» **YOUR OBJECTIVE**
If a line in the records below holds the word "sonore", copy it.

=== Section Start ===

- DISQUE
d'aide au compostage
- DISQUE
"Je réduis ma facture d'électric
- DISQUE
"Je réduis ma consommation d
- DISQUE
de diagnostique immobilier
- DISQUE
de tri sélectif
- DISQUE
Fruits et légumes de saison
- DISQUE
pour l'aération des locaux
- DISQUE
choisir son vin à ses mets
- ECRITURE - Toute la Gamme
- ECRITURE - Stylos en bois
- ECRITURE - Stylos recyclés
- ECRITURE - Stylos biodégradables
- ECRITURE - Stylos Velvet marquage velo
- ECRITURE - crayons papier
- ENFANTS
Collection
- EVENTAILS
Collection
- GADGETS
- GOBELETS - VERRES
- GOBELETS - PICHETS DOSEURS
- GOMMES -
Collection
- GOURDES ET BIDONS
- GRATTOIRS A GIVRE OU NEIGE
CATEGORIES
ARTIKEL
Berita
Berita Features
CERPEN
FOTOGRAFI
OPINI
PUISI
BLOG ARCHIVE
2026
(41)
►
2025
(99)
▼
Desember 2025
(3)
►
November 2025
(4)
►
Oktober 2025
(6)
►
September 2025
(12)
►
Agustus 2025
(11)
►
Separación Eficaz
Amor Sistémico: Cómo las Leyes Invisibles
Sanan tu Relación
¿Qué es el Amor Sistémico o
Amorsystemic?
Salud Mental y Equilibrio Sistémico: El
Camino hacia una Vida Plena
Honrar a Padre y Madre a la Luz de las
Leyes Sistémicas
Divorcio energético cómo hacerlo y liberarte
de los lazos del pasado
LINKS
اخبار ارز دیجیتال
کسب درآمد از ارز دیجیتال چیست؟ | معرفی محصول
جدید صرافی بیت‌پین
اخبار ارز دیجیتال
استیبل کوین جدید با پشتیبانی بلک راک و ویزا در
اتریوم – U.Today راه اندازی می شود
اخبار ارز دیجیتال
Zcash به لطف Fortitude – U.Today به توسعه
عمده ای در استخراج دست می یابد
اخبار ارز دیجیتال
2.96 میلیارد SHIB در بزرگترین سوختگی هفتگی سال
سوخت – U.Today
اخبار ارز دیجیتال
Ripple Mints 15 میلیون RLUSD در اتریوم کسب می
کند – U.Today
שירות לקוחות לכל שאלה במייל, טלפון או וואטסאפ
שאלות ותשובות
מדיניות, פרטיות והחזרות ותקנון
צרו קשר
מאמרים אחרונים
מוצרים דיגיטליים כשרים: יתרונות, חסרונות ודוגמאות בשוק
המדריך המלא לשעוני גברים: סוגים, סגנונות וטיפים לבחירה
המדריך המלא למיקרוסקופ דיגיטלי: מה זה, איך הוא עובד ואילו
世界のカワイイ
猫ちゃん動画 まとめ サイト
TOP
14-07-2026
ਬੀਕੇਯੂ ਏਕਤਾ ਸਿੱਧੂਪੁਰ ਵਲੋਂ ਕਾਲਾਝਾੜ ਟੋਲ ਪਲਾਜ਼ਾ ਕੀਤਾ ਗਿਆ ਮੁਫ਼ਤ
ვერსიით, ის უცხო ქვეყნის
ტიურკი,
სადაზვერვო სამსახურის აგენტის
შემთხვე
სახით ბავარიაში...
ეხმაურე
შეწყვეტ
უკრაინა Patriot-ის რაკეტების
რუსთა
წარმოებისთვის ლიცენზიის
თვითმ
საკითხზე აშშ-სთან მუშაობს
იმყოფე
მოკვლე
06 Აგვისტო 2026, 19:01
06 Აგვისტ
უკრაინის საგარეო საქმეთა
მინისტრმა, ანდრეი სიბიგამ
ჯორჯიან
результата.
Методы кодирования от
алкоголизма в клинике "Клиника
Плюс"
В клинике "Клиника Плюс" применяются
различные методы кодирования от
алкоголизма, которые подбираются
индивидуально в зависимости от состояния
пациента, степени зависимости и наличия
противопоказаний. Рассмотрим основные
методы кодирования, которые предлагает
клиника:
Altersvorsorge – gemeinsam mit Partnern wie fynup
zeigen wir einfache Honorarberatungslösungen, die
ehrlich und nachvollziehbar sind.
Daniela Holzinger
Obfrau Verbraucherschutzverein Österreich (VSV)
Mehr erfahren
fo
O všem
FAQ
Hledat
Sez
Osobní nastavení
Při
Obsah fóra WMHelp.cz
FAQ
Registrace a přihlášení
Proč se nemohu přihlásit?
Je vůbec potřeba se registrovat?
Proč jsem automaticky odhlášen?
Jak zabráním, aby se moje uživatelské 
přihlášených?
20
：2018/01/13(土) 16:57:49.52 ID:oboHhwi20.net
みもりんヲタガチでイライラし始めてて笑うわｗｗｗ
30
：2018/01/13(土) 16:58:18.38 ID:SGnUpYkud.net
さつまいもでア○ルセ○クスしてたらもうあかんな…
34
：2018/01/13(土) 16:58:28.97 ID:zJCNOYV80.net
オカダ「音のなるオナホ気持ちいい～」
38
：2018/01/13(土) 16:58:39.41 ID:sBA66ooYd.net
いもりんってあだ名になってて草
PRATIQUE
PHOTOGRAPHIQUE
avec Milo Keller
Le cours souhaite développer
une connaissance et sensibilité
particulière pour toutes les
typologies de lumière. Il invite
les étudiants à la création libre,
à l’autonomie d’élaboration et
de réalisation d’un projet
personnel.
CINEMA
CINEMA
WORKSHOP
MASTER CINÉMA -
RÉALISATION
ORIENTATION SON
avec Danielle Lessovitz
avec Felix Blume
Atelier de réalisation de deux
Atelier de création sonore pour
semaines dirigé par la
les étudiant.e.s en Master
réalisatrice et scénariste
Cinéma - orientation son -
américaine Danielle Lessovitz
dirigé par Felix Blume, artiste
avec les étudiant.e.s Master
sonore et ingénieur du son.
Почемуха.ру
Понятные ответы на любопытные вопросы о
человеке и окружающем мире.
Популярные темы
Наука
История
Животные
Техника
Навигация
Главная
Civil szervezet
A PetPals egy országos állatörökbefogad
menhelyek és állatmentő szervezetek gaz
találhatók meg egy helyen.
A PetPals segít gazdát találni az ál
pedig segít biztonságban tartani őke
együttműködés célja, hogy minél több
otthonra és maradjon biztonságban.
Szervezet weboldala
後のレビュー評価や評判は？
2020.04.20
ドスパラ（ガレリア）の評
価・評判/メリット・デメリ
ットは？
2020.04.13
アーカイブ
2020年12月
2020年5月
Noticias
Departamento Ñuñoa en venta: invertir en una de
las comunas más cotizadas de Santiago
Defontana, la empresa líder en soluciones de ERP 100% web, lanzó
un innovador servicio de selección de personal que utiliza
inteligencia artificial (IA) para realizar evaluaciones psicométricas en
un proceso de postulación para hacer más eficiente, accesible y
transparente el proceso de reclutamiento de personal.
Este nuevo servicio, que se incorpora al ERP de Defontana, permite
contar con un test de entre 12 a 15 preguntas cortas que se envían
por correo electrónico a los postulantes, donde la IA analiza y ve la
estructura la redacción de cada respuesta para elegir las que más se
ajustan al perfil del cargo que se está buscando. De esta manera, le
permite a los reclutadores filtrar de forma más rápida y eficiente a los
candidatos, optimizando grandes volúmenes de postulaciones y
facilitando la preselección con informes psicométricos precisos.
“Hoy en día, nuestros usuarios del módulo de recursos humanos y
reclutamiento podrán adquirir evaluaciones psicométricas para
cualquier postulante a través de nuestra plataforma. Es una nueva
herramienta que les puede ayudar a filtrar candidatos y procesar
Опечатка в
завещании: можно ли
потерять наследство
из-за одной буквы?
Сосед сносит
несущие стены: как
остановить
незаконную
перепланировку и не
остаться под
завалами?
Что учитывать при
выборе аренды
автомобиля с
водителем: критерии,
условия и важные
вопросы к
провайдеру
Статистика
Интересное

=== Section End ===

» **SOLUTION FOR THIS PROBLEM**
Atelier de création sonore pour
sonore et ingénieur du son.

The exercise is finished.